Lynch was careful to assert that many of the allegedly corrupt schemes of the Fifa officials so far arrested were planned in meetings held in the US, and that US banking and ‘wire’ services were used to transmit bribes which arose from ‘promotional efforts directed at the growing US market for soccer’.

So not even the departing Fifa president Sepp Blatter has tried to suggest there is no US locus — though he did try to suggest a hidden foreign-policy motive when he said the timing of the arrests was an attempt to favour his presidential election rival Prince Ali bin al-Hussein of Jordan because ‘the United States is the main sponsor of the Hashemite Kingdom’.

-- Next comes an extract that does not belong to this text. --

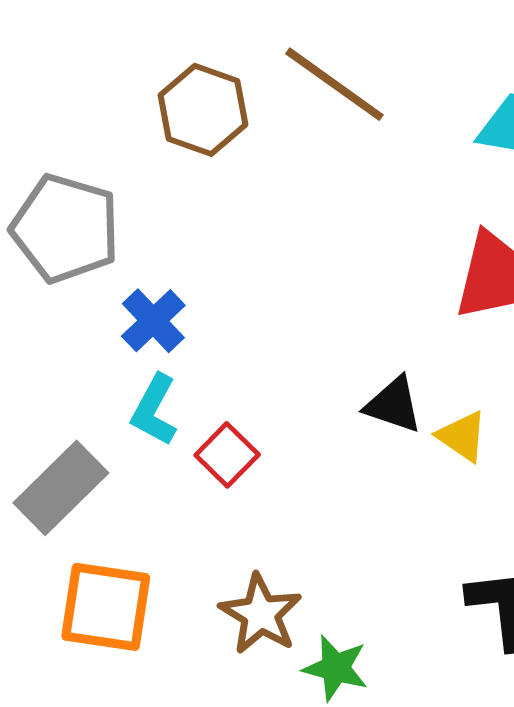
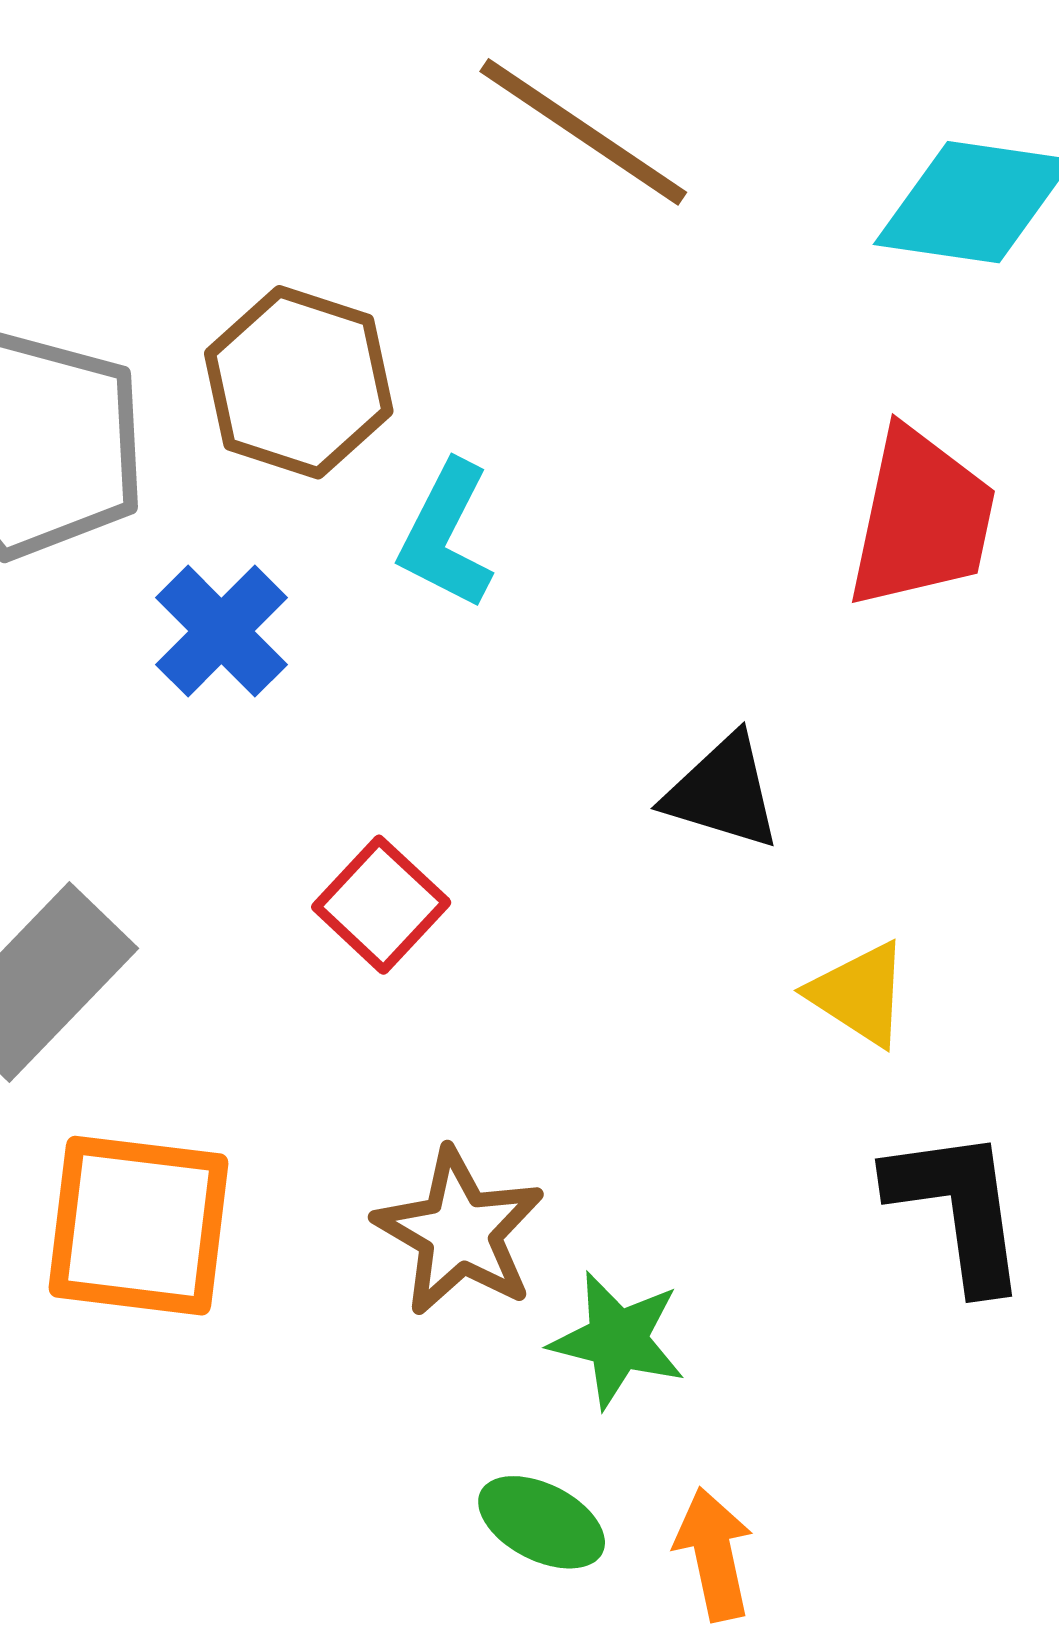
brown hexagon: (203, 110) -> (299, 382), moved
cyan L-shape: (154, 410) -> (446, 535), moved
yellow triangle: (462, 436) -> (859, 994), moved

It’s not surprising, given the level of media heat and continuing FBI scrutiny, that this leathery 79-year-old won’t have the chance to serve out his fifth term with dignity and throw a fancy farewell banquet at the end of it. But as he prepares to spend more time with his collection of match programmes, the real test of the effectiveness of the US intervention will be whether it provokes a reopening of the bidding process for the 2022 World Cup, which was controversially, indeed laughably, awarded to Qatar.

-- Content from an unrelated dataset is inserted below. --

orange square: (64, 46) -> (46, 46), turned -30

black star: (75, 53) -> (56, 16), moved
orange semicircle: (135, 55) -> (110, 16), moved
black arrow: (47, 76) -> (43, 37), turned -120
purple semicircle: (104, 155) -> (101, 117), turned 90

Apart from the issues of temperature for players (even if the tournament is now scheduled for November and December, disrupting the European football season) and human rights for visiting fans, it is ­apparent that the Gulf state can deliver barely sufficient stadiums, hotels, training camps and transport links on time only if an army of slave-waged workers from India and Nepal builds them under appalling ­conditions: 1,200 have already died, according to the International Trade Union Confederation. In Fifa’s own evaluation, Qatar’s bid was the only one of nine ­applicants to be judged ‘high risk’ — and the risk now is that a cleaned-up Fifa will be left with an indefensible legacy of the ancien régime.